Côté produits, l’Agence Bio note qu’un tiers des œufs coquille vendus en France est désormais un œuf bio (+20%). Le rayon surgelés enregistre la plus forte croissance (+31%), devant les bières (+24%), les produits laitiers hors lait (+18%), l’épicerie et les jus et boissons sans alcool (+16%).

Côté magasins, la grande distribution maintient son hégémonie (55% du marché), devant les magasins spécialisés (28%), la vente directe (11%) et les petits commerçants (6%).

15% d’emplois en plus

Le nombre d’emplois est également au beau fixe, avec une hausse globale de 15% en 2019. Ce qui se traduit par 13% de progression dans les fermes, 16% dans la transformation et 20% dans la distribution.

A mi-chemin de l’objectif français

La consommation tirant la production, la surface cultivée en bio atteint désormais 2,3 millions d’hectares, surfaces en conversion comprises. Ce qui représente 8,5% de la SAU française, cultivés par plus de 47.000 fermes. Si ce résultat a doublé en 5 ans, il reste toutefois insuffisant pour atteindre l’objectif de 15% de SAU en 2022 fixé par le plan gouvernemental Ambition Bio. La Commission européenne vise quant à elle 25% de la SAU de l’UE en bio en 2030.
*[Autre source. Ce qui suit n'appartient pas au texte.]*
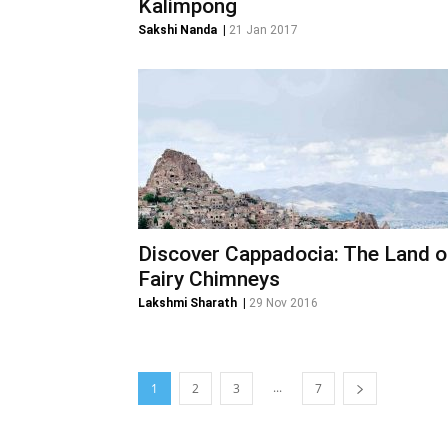
Kalimpong
Sakshi Nanda
|
21 Jan 2017
Discover Cappadocia: The Land o
Fairy Chimneys
Lakshmi Sharath
|
29 Nov 2016
...
1
2
3
7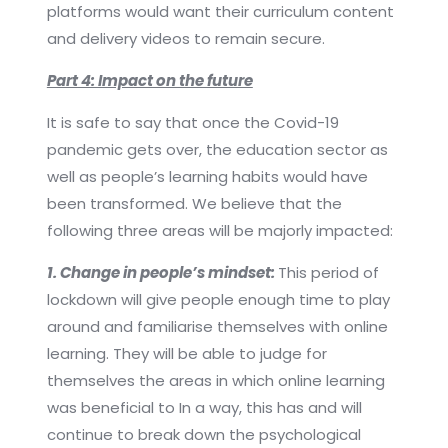
platforms would want their curriculum content
and delivery videos to remain secure.
Part 4: Impact on the future
It is safe to say that once the Covid-19
pandemic gets over, the education sector as
well as people’s learning habits would have
been transformed. We believe that the
following three areas will be majorly impacted:
1. Change in people’s mindset:
This period of
lockdown will give people enough time to play
around and familiarise themselves with online
learning. They will be able to judge for
themselves the areas in which online learning
was beneficial to In a way, this has and will
continue to break down the psychological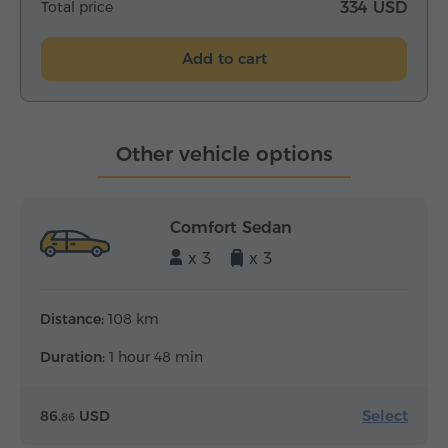
Total price
334 USD
Add to cart
Other vehicle options
Comfort Sedan
x 3
x 3
Distance:
108 km
Duration:
1 hour 48 min
Select
86.
USD
86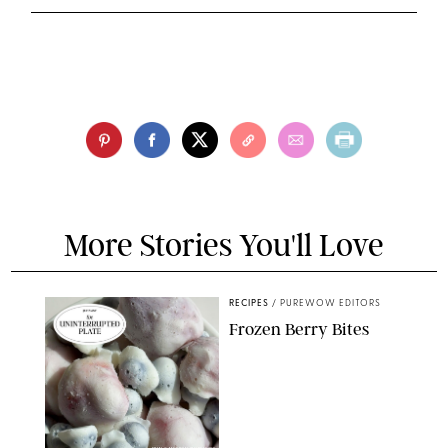
More Stories You'll Love
RECIPES
/
PUREWOW EDITORS
Frozen Berry Bites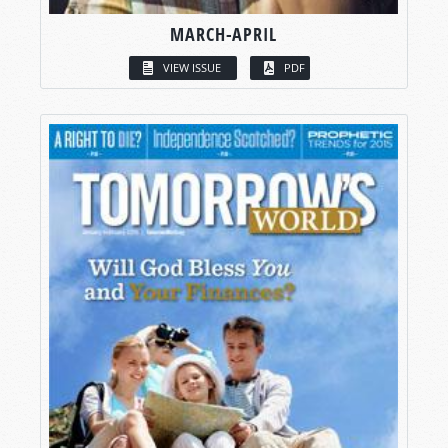
MARCH-APRIL
VIEW ISSUE
PDF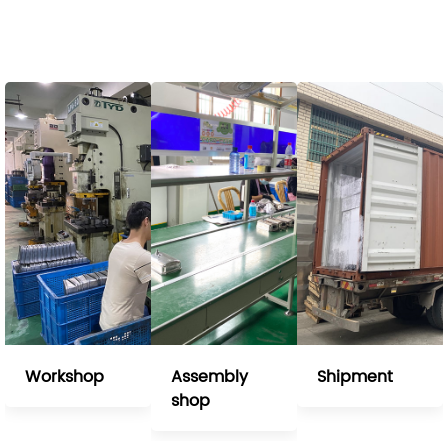
Workshop
Assembly
Shipment
shop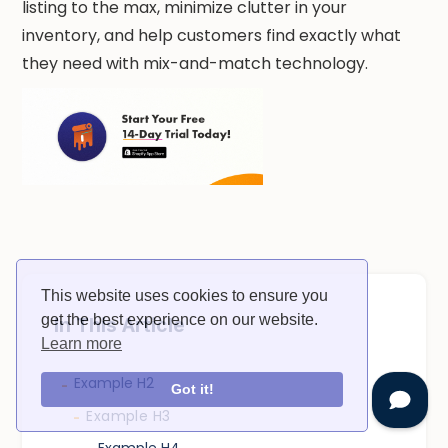
listing to the max, minimize clutter in your
inventory, and help customers find exactly what
they need with mix-and-match technology.
This website uses cookies to ensure you
get the best experience on our website.
In This Article
Learn more
Example H2
-
Got it!
Example H3
-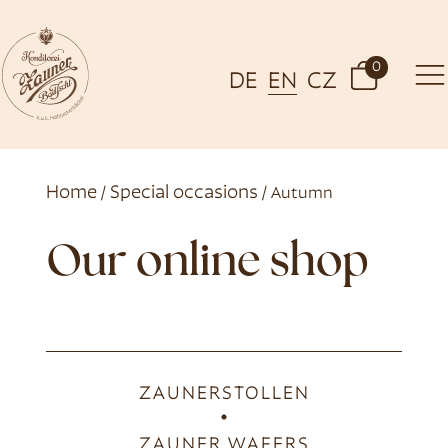
0
DE
EN
CZ
Home
Special occasions
/
/ Autumn
Our online shop
ZAUNERSTOLLEN
ZAUNER WAFERS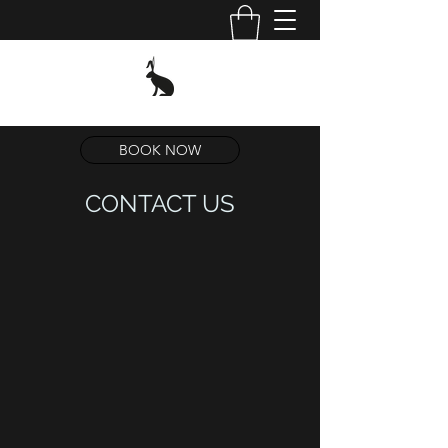
BOOK NOW
CONTACT US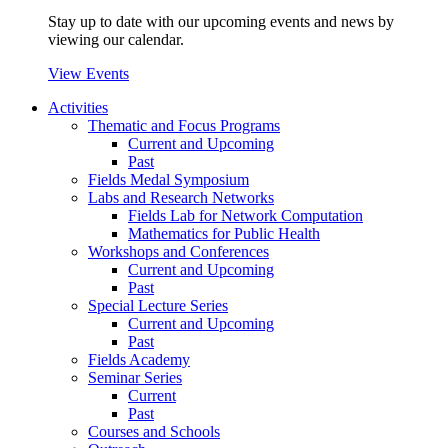
Stay up to date with our upcoming events and news by
viewing our calendar.
View Events
Activities
Thematic and Focus Programs
Current and Upcoming
Past
Fields Medal Symposium
Labs and Research Networks
Fields Lab for Network Computation
Mathematics for Public Health
Workshops and Conferences
Current and Upcoming
Past
Special Lecture Series
Current and Upcoming
Past
Fields Academy
Seminar Series
Current
Past
Courses and Schools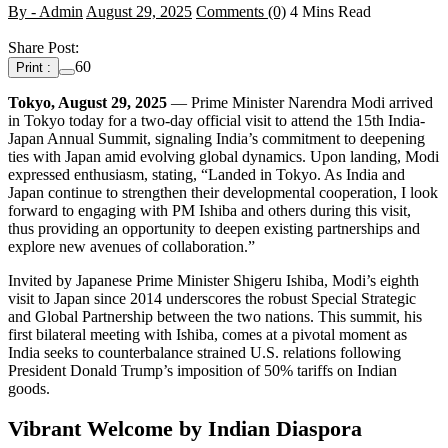
By - Admin
August 29, 2025
Comments (0)
4 Mins Read
Share Post:
60
Print :
Tokyo, August 29, 2025
— Prime Minister Narendra Modi arrived
in Tokyo today for a two-day official visit to attend the 15th India-
Japan Annual Summit, signaling India’s commitment to deepening
ties with Japan amid evolving global dynamics. Upon landing, Modi
expressed enthusiasm, stating, “Landed in Tokyo. As India and
Japan continue to strengthen their developmental cooperation, I look
forward to engaging with PM Ishiba and others during this visit,
thus providing an opportunity to deepen existing partnerships and
explore new avenues of collaboration.”
Invited by Japanese Prime Minister Shigeru Ishiba, Modi’s eighth
visit to Japan since 2014 underscores the robust Special Strategic
and Global Partnership between the two nations. This summit, his
first bilateral meeting with Ishiba, comes at a pivotal moment as
India seeks to counterbalance strained U.S. relations following
President Donald Trump’s imposition of 50% tariffs on Indian
goods.
Vibrant Welcome by Indian Diaspora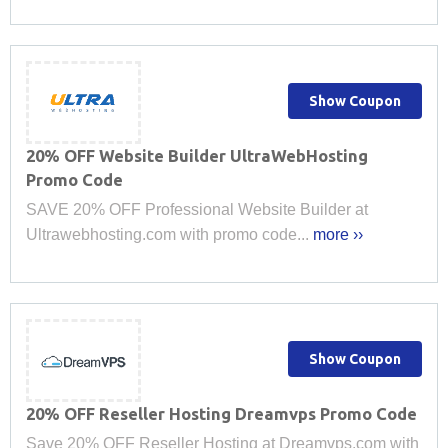
Show Coupon
20% OFF Website Builder UltraWebHosting
Promo Code
SAVE 20% OFF Professional Website Builder at
Ultrawebhosting.com with promo code...
more ››
Show Coupon
20% OFF Reseller Hosting Dreamvps Promo Code
Save 20% OFF Reseller Hosting at Dreamvps.com with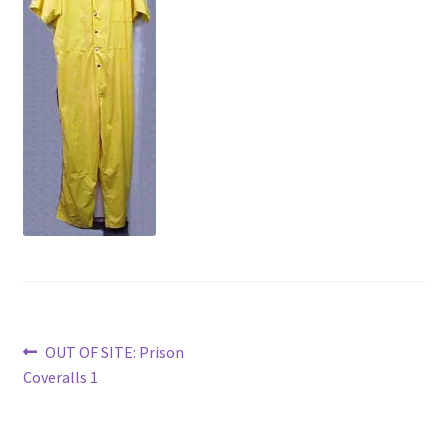
News
Terms & Privacy Policy
Post
Previous
OUT OF SITE: Prison
post:
Coveralls 1
navigation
Le taux d’importations reste par ailleurs stable, à 33,1% en 2019 contre 33,7% en 2018.

Trio habituel

Les trois grandes régions productrices restent l’Occitanie (10.663 fermes), la Nouvelle-Aquitaine (6.996) et Auvergne Rhône-Alpes (6.581). Mais les zones les moins bien loties enregistrent de forts taux de croissance (en nombre d’hectares): +54% en outre-mer, +38% en Ile-de-France et +35% dans le Centre Val-de-Loire.

Des aides en berne

Du côté des aides, le moral est moins bon. «L’année 2019 a été très difficile, avec l’arrêt des aides au maintien dans la quasi-totalité des régions et des paiements pour services environnementaux non dotés d’enveloppe budgétaire suffisante, en particulier dans le Grand Est», note Philippe Henry, producteur bio en polyculture élevage à Vallois (Meurthe-et-Moselle).
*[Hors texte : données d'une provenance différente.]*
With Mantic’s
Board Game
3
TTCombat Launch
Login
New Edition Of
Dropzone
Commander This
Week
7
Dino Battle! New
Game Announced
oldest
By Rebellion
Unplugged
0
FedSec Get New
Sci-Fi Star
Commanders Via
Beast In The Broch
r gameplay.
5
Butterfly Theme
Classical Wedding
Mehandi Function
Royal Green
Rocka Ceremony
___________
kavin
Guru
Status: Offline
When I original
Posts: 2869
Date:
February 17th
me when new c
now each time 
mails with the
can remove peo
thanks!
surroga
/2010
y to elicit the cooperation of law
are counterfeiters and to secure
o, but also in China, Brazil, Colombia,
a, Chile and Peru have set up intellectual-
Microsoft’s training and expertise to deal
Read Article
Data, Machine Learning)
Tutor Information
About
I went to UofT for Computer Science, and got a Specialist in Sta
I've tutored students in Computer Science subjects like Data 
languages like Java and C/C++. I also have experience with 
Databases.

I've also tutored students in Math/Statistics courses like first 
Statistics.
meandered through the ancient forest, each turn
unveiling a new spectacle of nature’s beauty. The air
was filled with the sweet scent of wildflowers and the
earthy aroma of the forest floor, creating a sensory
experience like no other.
Mauvaise nouvelle pour l’agriculture bio, la région Bretagne a demandé, le 9 juillet, à gérer les aides directes relevant du premier pilier de la politique agricole commune, comme c’est le cas en Wallonie et aux Pays-de-Galles. Jusqu’à présent, seules les aides au développement rural (2ème pilier) relèvent de leur compétence en France. La résolution de l’assemblée régionale a été adoptée par 53 votes pour et 30 contre. Une décision qui pourrait favoriser l’agriculture industrielle, très développée en Bretagne.